Pendampingan napiter di dalam lapas, nampaknya masih belum banyak diperhatikan. Ada banyak hal yang telah dilakukan oleh para pendamping napiter ini. Salah satu yang telah dilakukan oleh Ibu Nuraini, Pendamping Napiter. Dalam agenda WGWC Talk 7, dirinya bercerita jika awal dirinya mendapatkan tugas untuk menjadi pendamping napiter pada awal Januari 2019.
Pada saat itu, diakui olehnya, napiter yang dia tangani emosinya sangat meledak-ledak.
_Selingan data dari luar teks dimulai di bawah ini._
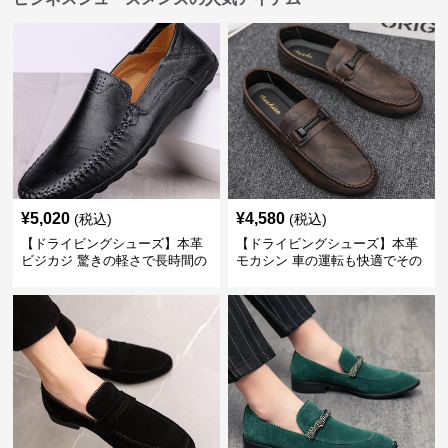
¥
5,020
¥
4,580
(税込)
(税込)
【ドライビングシューズ】本革
【ドライビングシューズ】本革
ビジカジ 驚きの軽さで長時間の
モカシン 車の運転も快適でその
歩行も疲れ知らず
まま街歩きも楽しめる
Dia berusaha agar tidak tunduk pada para petugas di napi. ”Akan tetapi saya penasaran, saya saat itu dibagian pembinaan, saya memanggil yang bersangkutan ke ruangan. Saya juga melihat asal perempuan tersebut. Setelah saya cek, ternyata napiter tersebut berasal dari wilayah yang sama dengan saya, Ciamis,” katanya.

Dirinya, mengungkapkan jika napiter yang dia tangani adalah teman SMP. Dari sana, dirinya mulai mengajak cerita bercerita napiter tersebut. Akhirnya, napiter tersebut bersedia bercerita tentang perjalanan. ”Dia mulai bercerita jika dia mulai hijrah dan mulai mendapatkan hidayah. Melalui medsos itu dia sering buka medsos lama-lama dia akhirnya mempelajari semakin dalam, semakin dalam dan udah akhirnya dia terjun,” terangnya.
”Oke ibu dulu adalah teman, tapi sekarang Ibu adalah thagut, ibu adalah musuh saya”, tambahnya sambil menyerupai perkataan dari napiter yang dia tangani.
Napiter yang dia tangani pun mulai bercerita lebih jauh. Mulai dari system pemerintahan, aturan-aturan yang tidak sesuai dengan ajaran Islam. Dia menjelaskan, dirinya belum menjelaskan jika dia bertugas sebagai pendamping napiter di lapas. Menurutnya, hal tersebut menjadi tantangan tersendiri.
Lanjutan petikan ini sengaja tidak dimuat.